Que fais-tu aujourd’hui ?

Je suis un diplomate de carrière et j’occupe le poste de Consul général de Grèce à Boston. J’ai travaillé dans les ambassades grecques à Ankara et à Moscou et comme porte-parole de presse du ministère des affaires étrangères.

Où as-tu étudié après le LfhED ?

J’ai suivi un parcours d’études européennes et de sciences politiques à l’Université Panteion d’Athènes. En tant qu’étudiant Erasmus, j’ai également étudié les sciences politiques pendant un an à Paris, à Sciences-Po, et cette année en France a été cruciale pour ma vie universitaire et professionnelle. Je suis retourné à Sciences-Po pour faire un master en relations internationales. De 2018 à 2020, j’ai été boursier au Weatherhead Center de Harvard, et je poursuis actuellement un master à la Fletcher School of Diplomacy de l’Université Tufts.

Un souvenir fort du LfhED ?

Le grand événement organisé en l’honneur d’Odysseas Elytis à l’occasion de sa mort. La qualité du travail des étudiants et la passion inspirante des enseignants. Un événement honorable d’un niveau exceptionnel.

Quel conseil pour un-e jeune bachelier-ère ?

Garder le contact avec leurs camarades et l’environnement scolaire. Ils créent toujours une intimité et un réseau qui, à long terme, peuvent être mutuellement bénéfiques. C’est quelque chose qui ne va pas de soi et qui n’est pas cultivé en Grèce, surtout dans les conditions des examens panhelléniques et des contrôles continus. Cependant, gardez le contact, et souvent vous rencontrerez à nouveau des diplômés dans les mêmes salles, pays, circonstances de travail.
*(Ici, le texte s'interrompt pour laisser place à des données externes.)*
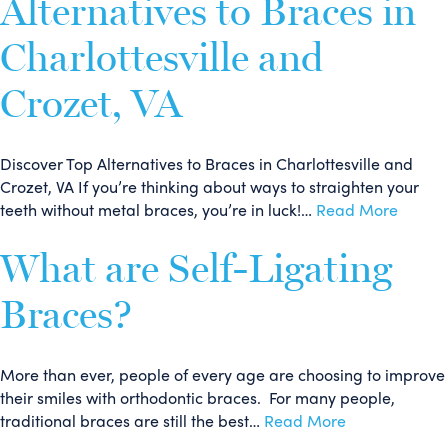
Alternatives to Braces in
Charlottesville and
Crozet, VA
Discover Top Alternatives to Braces in Charlottesville and
Crozet, VA If you’re thinking about ways to straighten your
teeth without metal braces, you’re in luck!…
Read More
What are Self-Ligating
Braces?
More than ever, people of every age are choosing to improve
their smiles with orthodontic braces. For many people,
traditional braces are still the best…
Read More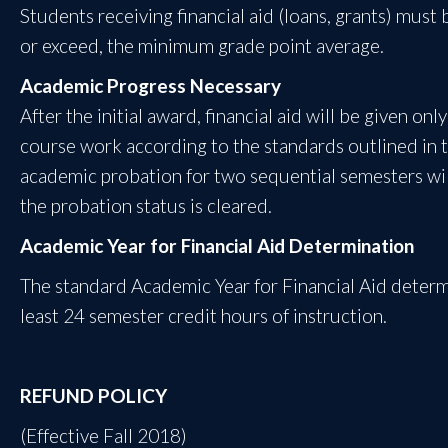
Students receiving financial aid (loans, grants) must
or exceed, the minimum grade point average.
Academic Progress Necessary
After the initial award, financial aid will be given on
course work according to the standards outlined in 
academic probation for two sequential semesters will 
the probation status is cleared.
Academic Year for Financial Aid Determination
The standard Academic Year for Financial Aid deter
least 24 semester credit hours of instruction.
REFUND POLICY
(Effective Fall 2018)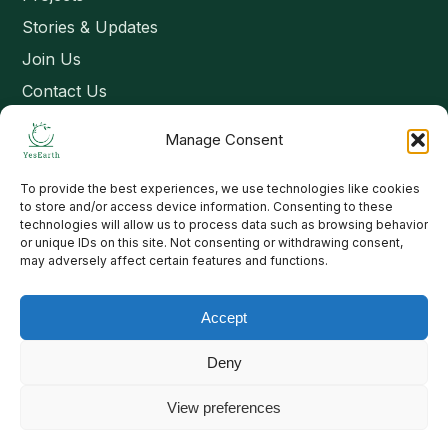
Stories & Updates
Join Us
Contact Us
Manage Consent
Connect
To provide the best experiences, we use technologies like cookies
Email: contact@yesearth.org
to store and/or access device information. Consenting to these
technologies will allow us to process data such as browsing behavior
India
or unique IDs on this site. Not consenting or withdrawing consent,
may adversely affect certain features and functions.
Accept
Copyright 2026 School of Livelihood and Rural Development
Deny
View preferences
Apprendre des langues étrangères mais garder un contact privilégié avec le français. Ce sera toujours un atout que vous, et non les autres, aurez et qui vous ouvrira des portes. Avant l’examen de français au ministère des Affaires Étrangères, nous étions 88 candidats. Après l’examen de français, nous n’étions plus que 40 et pour moi, la connaissance du français a joué un rôle crucial dans le début de ma carrière.